После этого Олин замолчал надолго, но даже не видя мужчину, Вэш мог с уверенностью сказать, что он не ушёл, а только прервал свой монолог.
– Я старался подготовить к роли правителя всех своих детей, чтобы они не оказались в такой же растерянности, как я когда-то, кому бы из них боги ни уготовили взойти на престол. И я любил их всех, как надлежит любить отцу, даже если и не всех одинаково.
Они – всё, что осталось у меня от жены моей Мериэль. Она слишком напрягла силы, давая жизнь близнецам, и не оправилась от тяжких мук, становясь всё слабее и слабее, пока не угасла месяцем позже. Сердце мое разрывалось от горя. Я прогнал целителя, который пользовал её, хотя и знал, что в случившемся нет его вины, но выносить его присутствие, когда моя любимая жена умерла, я не мог. Она была той единственной, глядя на кого я думал, что, возможно, отравленная кровь моя ещё может быть исцелена. Когда родился Кендрик, пухлый, ладный и смеющийся, казалось мне, что её сладость превозмогла в нём горечь наследия моего рода.
Я был глупцом.
Она была прелестна, моя Мериэль, но не потому лишь, что кожа её была молочно-белой, а губы алыми, как пели барды. В королевствах Пределов много нашлось бы женщин, про которых сказали бы, что они красивее, но нужен поэт – а я не гожусь в поэты, – чтобы описать тебе, что было в ней такого, что делало мою жену такой прекрасной, – но это что-то сияло в её глазах. Всю её жизнь, пока не закрылись, эти глаза смотрели на мир взором ребёнка. Нет, не невинным и не глупым, и не простодушным – но искренним, прямым, как полёт стрелы. Она смотрела на мир, не вынося ему суждения, или, по крайней мере, не спеша судить. Никогда она не подольщалась, но всегда была добра. Она не лгала, но и не спешила с правдой, когда видела, что это может принести ненужную боль.

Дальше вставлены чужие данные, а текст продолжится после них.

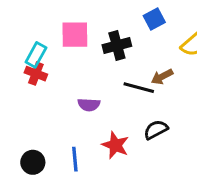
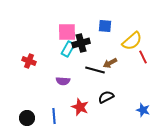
blue square: (154, 19) -> (105, 26), turned 32
pink square: (75, 35) -> (67, 32), moved
cyan rectangle: (36, 55) -> (68, 49), moved

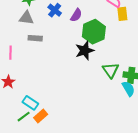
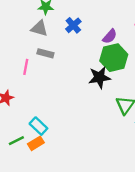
purple semicircle: (76, 15) -> (110, 36), moved
pink line: (10, 53) -> (26, 67), moved
cyan rectangle: (30, 103) -> (38, 126), moved

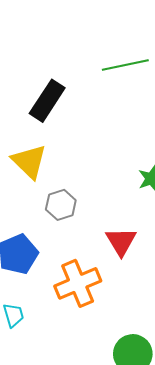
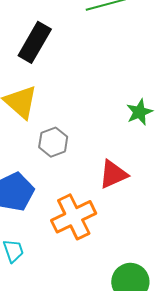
red triangle: (121, 241) -> (113, 174), turned 40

Олин снова примолк. Впервые Вэш слушал его с искренним интересом: чужеземец умел достойно облечь в слова свои мысли, как и полагается королю. Некоторые из автарков, которым Вэшу довелось послужить, любили поэзию, однако никто из них не проявил особых способностей ни в декламировании, ни в стихосложении. В молодости первый министр и сам иногда записывал строфу-другую, но никому и никогда их не показывал.
– В действительности, – Олин вновь заговорил, – для меня Мериэль воплощала в себе образ богини, какой я себе её представлял – добросердечной богини, ибо жена моя сердцем отзывалась на чужие страдания. Ах, зачем она должна была покинуть этот мир, отчего не я, унаследовавший порченую кровь слабоумный себялюбец! Когда она почила, весь замок оделся в траур – все слуги и все придворные до единого – и скорби не было конца. Я говорю чистую правду. Священникам спустя год пришлось напоминать им, что надлежит снять печальные одежды, что оплакивать усопшего долее необходимого – значит презреть божественный закон! Можешь себе представить? Мы все любили её.

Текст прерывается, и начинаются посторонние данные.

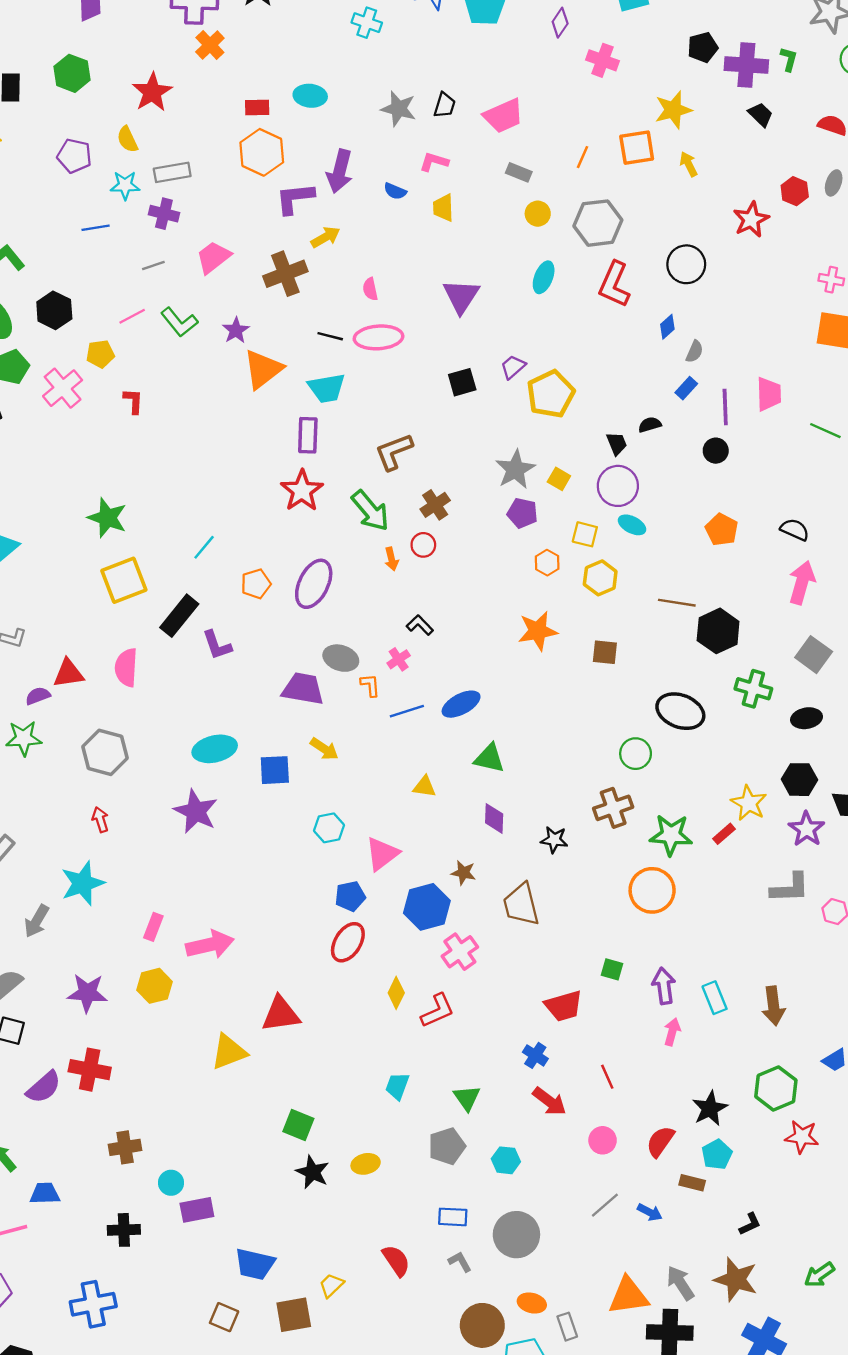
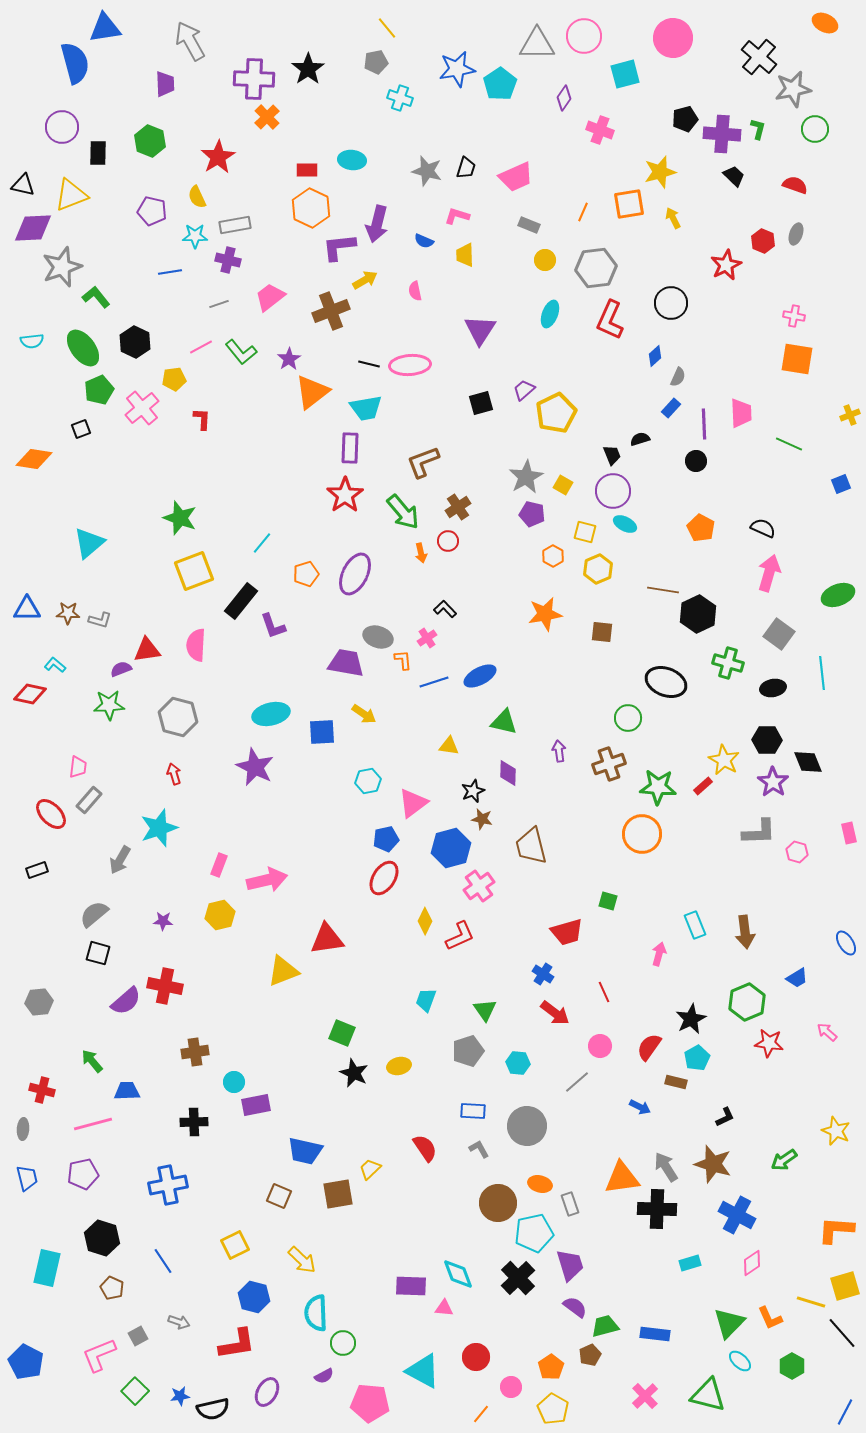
pink semicircle: (370, 289) -> (415, 291), moved
black star: (554, 840) -> (473, 791), moved, turned -30
purple arrow: (664, 986) -> (559, 751), moved, size x0.7
purple star: (87, 993) -> (163, 921), size x0.6
gray line: (605, 1205) -> (577, 1082), moved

Худшее горе из всех постигло моих младших детей – горше потери престола и даже смерти Кендрика – и было оно в том, что они никогда не знали своей матери, чудеснейшей из всех женщин, когда-либо живших на земле. Я всегда чувствовал, что не заслужил этого блага и никогда до конца не верил, что она может быть моей. Да так, конечно же, и было. И боги напомнили мне о том… как они имеют обыкновение поступать.